Johnson, president of Quality Cleaners, a five-store firm in Gainesville, saw what he called a "golden opportunity" to turn the levy into a plus for his company. He believed that because his customers would already see increased costs from the 2 percent environmental-tax surcharge, he could raise prices even more to recoup the rest of his environmental costs.
"With my accountant, I figured out that my overall environmental costs were about 4.5 to 5 percent of volume," says Johnson, whose firm employs 40 people and grosses about $1.4 million annually. "So I decided to put the environmental charge at 6 percent. That would cover my cost, plus.

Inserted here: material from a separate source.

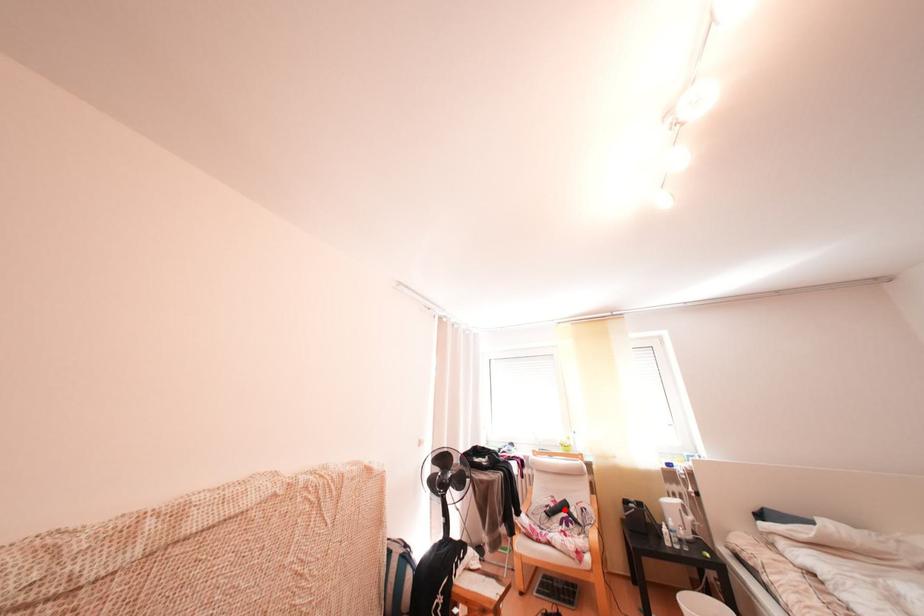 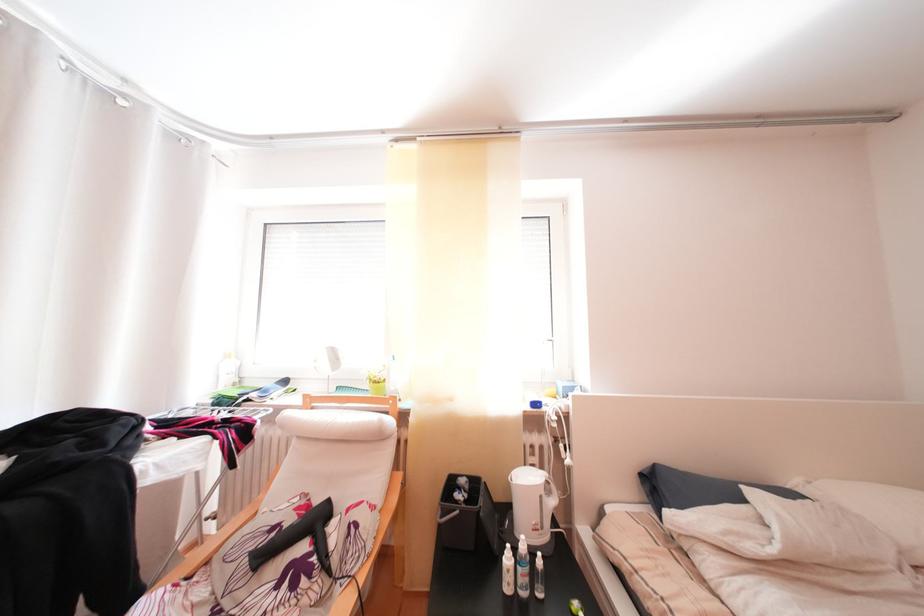 The point at the highlighted location is marked in the first image. Where is the corresponding point in the second image?

(301, 525)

"Some dry cleaners only posted the environmental tax at the 2 percent requirement," he notes, "but we decided to be open and above-board, recovering all the environmental costs that we'd been absorbing."

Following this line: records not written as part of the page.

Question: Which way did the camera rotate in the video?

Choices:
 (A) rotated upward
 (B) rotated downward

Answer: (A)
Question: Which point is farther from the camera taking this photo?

How has the plan worked? Says Johnson: "Gainesville is a college town and is pretty environmentally minded. I don't think people objected to it at all. Volume has increased and profits are up."
A Delicate Balance
Raising prices can be tricky. You want to make more money, but you don't want to price yourself out of the market. You want to keep margins up, but you want to remain competitive.
So how do you raise prices without triggering a customer backlash? Most firms do it gingerly and only to sustain profit margins or to keep pace with the rising costs of materials--as Tom Slater does.

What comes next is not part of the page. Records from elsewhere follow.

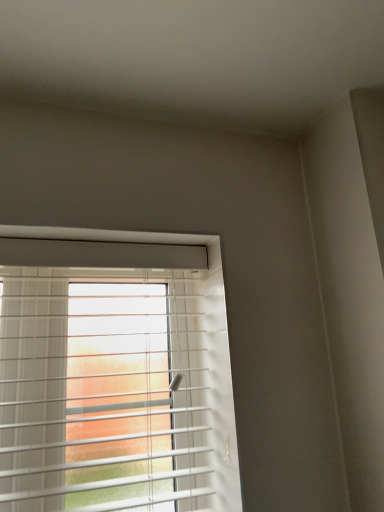 Describe the element at coordinates (103, 391) in the screenshot. This screenshot has width=384, height=512. I see `white plastic blinds at upper center` at that location.

Image resolution: width=384 pixels, height=512 pixels. Identify the location of white plastic blinds at upper center. (103, 391).

The image size is (384, 512). In order to click on white plastic blinds at upper center in this screenshot , I will do `click(103, 391)`. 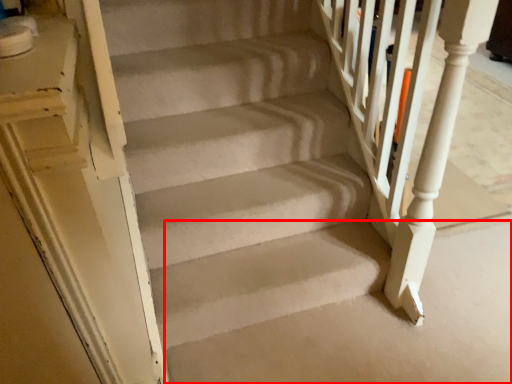 Question: From the image's perspective, what is the correct spatial relationship of concrete (annotated by the red box) in relation to rail?

Choices:
 (A) above
 (B) below

Answer: (B) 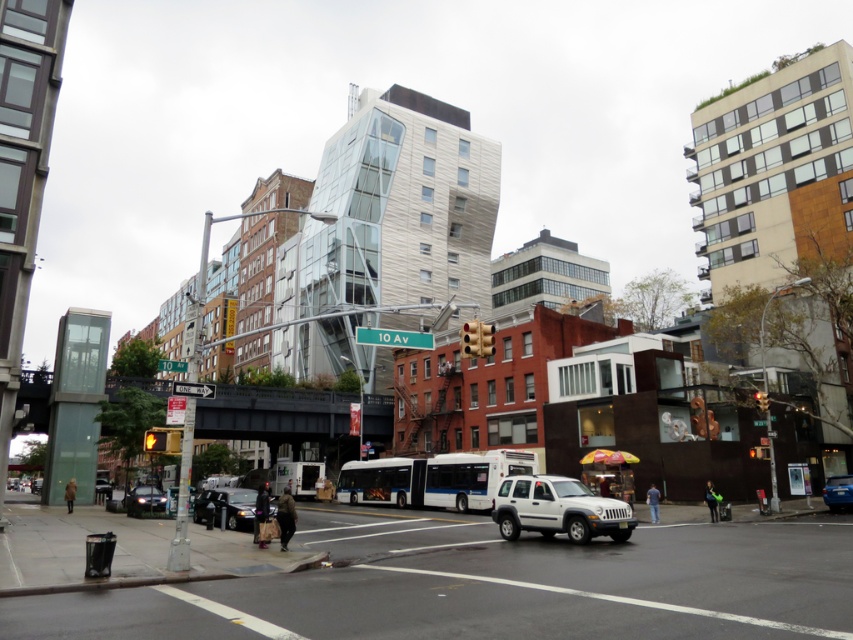 You are a delivery driver needing to park your white matte suv at center in a designated parking spot located at coordinates 0.8, 0.65. Can you safely park there?

The white matte suv at center is positioned at point (558, 509), which is very close to the parking spot at (554, 512). The slight difference in coordinates suggests the vehicle can be maneuvered into the spot with minimal adjustment, so yes, it can be parked there safely.

You are a pedestrian waiting at the intersection. You see the white matte suv at center and the yellow glass traffic light at center. Which object is closer to the left side of the street?

The white matte suv at center is closer to the left side of the street because it is positioned to the left of the yellow glass traffic light at center.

Slater is president of Snorkel Stove Co. in Seattle. The firm, which employs 10 and has $700,000 in sales annually, manufactures kits for hot tubs that are heated by a wood-burning stove--a highly efficient means of heating. The average price of the kits is $2,100.
Although Slater has little competition because his firm is one of the few in the country that make such kits, he doesn't increase his prices unless his suppliers increase theirs. 'We react to cost pressure," he says. "When costs, mainly [for] the highest-quality clear cedar from Canada, go up, we raise our prices. It's resulted in modest price increases every two or three years. Perhaps we've averaged a 3 percent annual increase.
"I have thought about determining our demand curve and perhaps quoting 10 to 15 percent overall price increases to respondents of one mailing, but I'm afraid that our business will drop dramatically
"Maybe it's the former accountant in me, but I worry that the phones will cease to ring."
Companies with extensive product lines also have a hard time raising prices. Raymond Oswalt, vice president of Dallas-based United Elchem-Arfco Industries, a glue and solvent-cement manufacturer with more than 300 products, talks about achieving consistent margins. "Weekly, I receive reports, and since we work on a cost-plus basis, I look for the margin to be in line. When [an item's] profit margin goes down, a flag goes up. We monitor it, and, if necessary, we'll increase prices. We don't ever increase our whole line--only selected items, and only when we have to.
"Finally, every year we review profits and make any margin adjustments if necessary. That's the way we've been able to stay in business since 1968 and employ 45 people."
At some companies, foreign competition keeps a lid on price increases. Tom Plotkin, president of Comfy/Inter-American Sheepskins, Inc., an eight-employee West Los Angeles, Calif., company that manufactures, imports, and distributes seat covers and other sheepskin products, says: "Chinese tannery entrepreneurs have created a huge [U.S.] importing business. So with this influx of new competition, we've been reluctant to raise prices. We've only raised three times in the last five years, and that was minimally.
"The only place we'll freely raise prices is where we produce seat covers that need alteration through our special expertise in cutting and sizing. We get our full margin there."
In The Eye Of The Beholder
There are reasons other than profit margins and the cost of materials to raise prices. When customers perceive that the value of a company's products has increased, raising prices becomes easier, says Alan Weiss, president of Summit Consulting Group in East Greenwich, R.I. Weiss has helped many small firms arrive at their price structures.
"It's easier to change price if there is a perceived change in value," says Weiss. "If the owner could add something to the product--an extended warranty, better materials, more durability, a user-friendly feature, a higher level of service--he'd be more apt to raise prices."
Weiss continues: "The irony of pricing is that people pay vastly different amounts for essentially the same product. Someone will pay $13,000 for a new [compact car] while someone else will pay $45,000 for a [luxury car]."